- Written by Roger Green
Rick DeVos continues a family tradition of giving with an unexpected twist. His billionaire grandfather, Richard DeVos, Sr.—co-founder of Amway Corporation, today Alticor—is nationally known for supporting religious organizations, health groups and social services through the Richard and Helen DeVos Foundation. Rick, 27, has, by contrast, channeled DeVos largess into the visual arts, organizing an inventively conceived competition, ArtPrize, which took place at disparate Grand Rapids, Michigan sites from September 23rd through October 10th of last year.
ArtPrize was unique in two respects. For one, it offered extravagant cash awards: $250,000 first place; $100,000 second place; $50,000 third place; and $7,000 each, fourth through tenth place.
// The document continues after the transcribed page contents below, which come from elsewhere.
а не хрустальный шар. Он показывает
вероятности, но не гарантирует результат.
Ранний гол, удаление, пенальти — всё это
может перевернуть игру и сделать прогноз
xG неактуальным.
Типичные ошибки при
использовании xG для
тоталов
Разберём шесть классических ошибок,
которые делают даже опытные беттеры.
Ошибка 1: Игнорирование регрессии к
For another, ArtPrize was vengefully populist and technologically 2009. Any artist could enter and every attendee over age 16 could vote electronically, using mobile phones, iPhones, mobile and standard browsers.
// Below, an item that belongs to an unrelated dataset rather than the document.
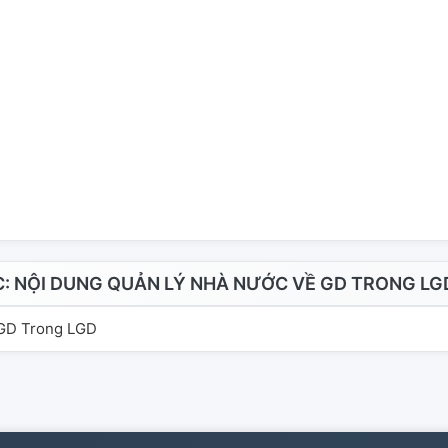
 NỘI DUNG QUẢN LÝ NHÀ NƯỚC VỀ GD TRONG LG
 GD Trong LGD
The winner of the competition, announced on October 8th, was Ran Ortner of Brooklyn, New York, who took home honors for his oil-on-canvas Open Water no. 24. His quarter-million-dollar cash prize is the largest ever awarded in an art competition, say event organizers.
Rick DeVos is himself a photographer whose works have appeared in Grand Rapids galleries. For a local art festival, his original idea was to mount a film festival. “What we liked about film festivals is their conversational nature, the fact that people talk to each other while standing in line,” he says. Conversational engagement fosters learning, the point of art, he believes.
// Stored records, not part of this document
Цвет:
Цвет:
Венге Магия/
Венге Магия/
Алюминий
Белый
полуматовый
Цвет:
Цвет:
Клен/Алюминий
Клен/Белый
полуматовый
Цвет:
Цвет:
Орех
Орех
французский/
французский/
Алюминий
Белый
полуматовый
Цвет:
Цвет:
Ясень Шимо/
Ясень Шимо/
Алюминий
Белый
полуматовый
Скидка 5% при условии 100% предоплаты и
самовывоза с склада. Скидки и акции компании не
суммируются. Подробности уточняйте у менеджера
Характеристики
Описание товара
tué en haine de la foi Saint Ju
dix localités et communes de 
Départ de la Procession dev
Yet DeVos also saw drawbacks. “A film festival is a centralized and rigid kind of event,” he says. “You have very specific venues that only can be used according to a fixed schedule. You have a small group of screenings making selections from hundreds if not thousands of entries.”
So an open, citywide art competition seemed a better plan. Multiple, often unorthodox exhibition sites ensured that attendees would discover overlooked parts of Grand Rapids. At the same time, the competition’s online voting system facilitated engagement, not least by creating real-time feedback loops to the community, identifying popular or controversial works and where to find them.
DeVos has advanced a family tradition of giving unconventionally, but with his parents’ and others’ blessing. “They were incredibly supportive of this idea, which admittedly is out of the box,” he says. “It’s just a bit of a different focus.”